2. When the fully informed capable patient or family desires to consider palliative care, the physician should offer the available modalities of limiting life-prolonging interventions. The patient or family should be clearly made aware of the available options for the use of life-sustaining supports as follows:

1. Full support.
2. Do not intubate (DNI) or DNR status.
3. Withholding of life support.
4. Withdrawal of life support.
5. Palliative care.

3. The physician must discuss the implications of forgoing aggressive interventions through formal conferences with the capable patient or family, and work towards a shared decision-making process. Thus, he accepts patient’s autonomy in making an informed choice of therapy, while fulfilling his/her obligation to provide beneficent care.

4. Pending consensus decisions or in the event of conflicts between the physician’s recommendations and the family’s wishes, all existing supportive interventions should continue. The physician however, is not morally obliged to institute new therapies against his/her better clinical judgment.

5. The discussions leading up to the decision to withhold life-sustaining therapies should be clearly documented in the case records, to ensure transparency and to avoid future misunderstandings. Such documentation should mention the persons who participated in the decision-making process and the treatments withheld or withdrawn.

6. The overall responsibility for the decision rests with the attending physician/intensivist of the patient, who must ensure that all members of the caregiver team including the medical and nursing staff agree with and follow the same approach to the care of the patient.

7. If the capable patient or family consistently desires that life support be withdrawn, in situations in which the physician considers aggressive treatment nonbeneficial, the treating team is ethically bound to consider withdrawal within the limits of existing laws.

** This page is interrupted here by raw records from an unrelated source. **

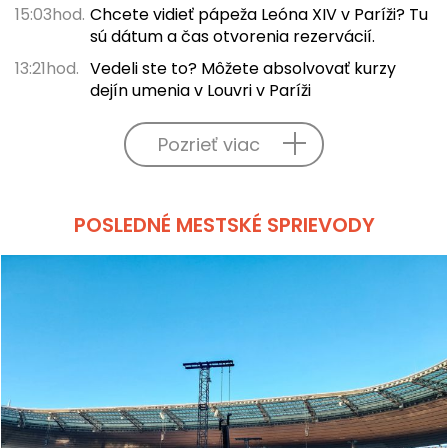
15:03hod.
Chcete vidieť pápeža Leóna XIV v Paríži? Tu
sú dátum a čas otvorenia rezervácií.
13:21hod.
Vedeli ste to? Môžete absolvovať kurzy
dejín umenia v Louvri v Paríži
Pozrieť viac
POSLEDNÉ MESTSKÉ SPRIEVODY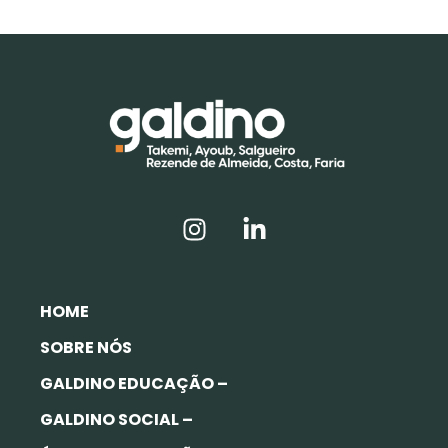
HOME
SOBRE NÓS
GALDINO EDUCAÇÃO –
GALDINO SOCIAL –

8. In the event of withdrawal or withholding of support, it is the physician’s obligation to provide compassionate and effective palliative care to the patient as well as attend to the emotional needs of the family.

ABSTRACT

46. Limitation and withdrawal of intensive therapy at the end of life: practices in intensive care units in Mumbai, India. Kapadia F, Singh M, Divatia J, et al. Crit Care Med. 2005 Jun;33(6):1272-5.

Objective : To describe the practices in intensive care units in Mumbai hospitals regarding limitation and withdrawal of care at the end of life. Design: Review of prospectively collected data. Settings : Intensive care units of four major hospitals (two private tertiary referral general hospitals, one mixed public and private cancer referral hospital, and one large public hospital). Patients : Hospital and intensive care unit patients who died during the study period. Intervention : None. Measurements and main results : We measured the percentage of hospital deaths occurring inside and outside intensive care units and the incidence of withholding intubation, withholding other therapy, and withdrawing therapy for deaths in the intensive care unit. The proportion of hospital deaths that occurred in an intensive care unit was 14% in the cancer hospital, 23% in the public hospital, and 58-73% in the two private
hospitals (chi-square test for trends, p < .0001). Of the 143 deaths that occurred in intensive care unit, limitation of care occurred in 49 patients. Twenty-five percent of these patients were not intubated terminally, 67% were initially intubated and ventilated but failed to recover and subsequently had no further escalation of therapy, and 8% had withdrawal of therapy. Therapy was limited in 19% of deaths in the public hospital intensive care unit (odds ratio, 0.44; 95% confidence interval, 0.2-0.97) vs. 40%, 41%, and 50% of deaths in the other three intensive care units. Conclusions: Therapy is limited in a significant proportion of intensive care unit patients. Significant differences in the practice of limitation of therapy exist between public and private hospitals. Lack of access to a limited number of intensive care unit beds, especially in the public hospital, may constitute implicit limitation of care.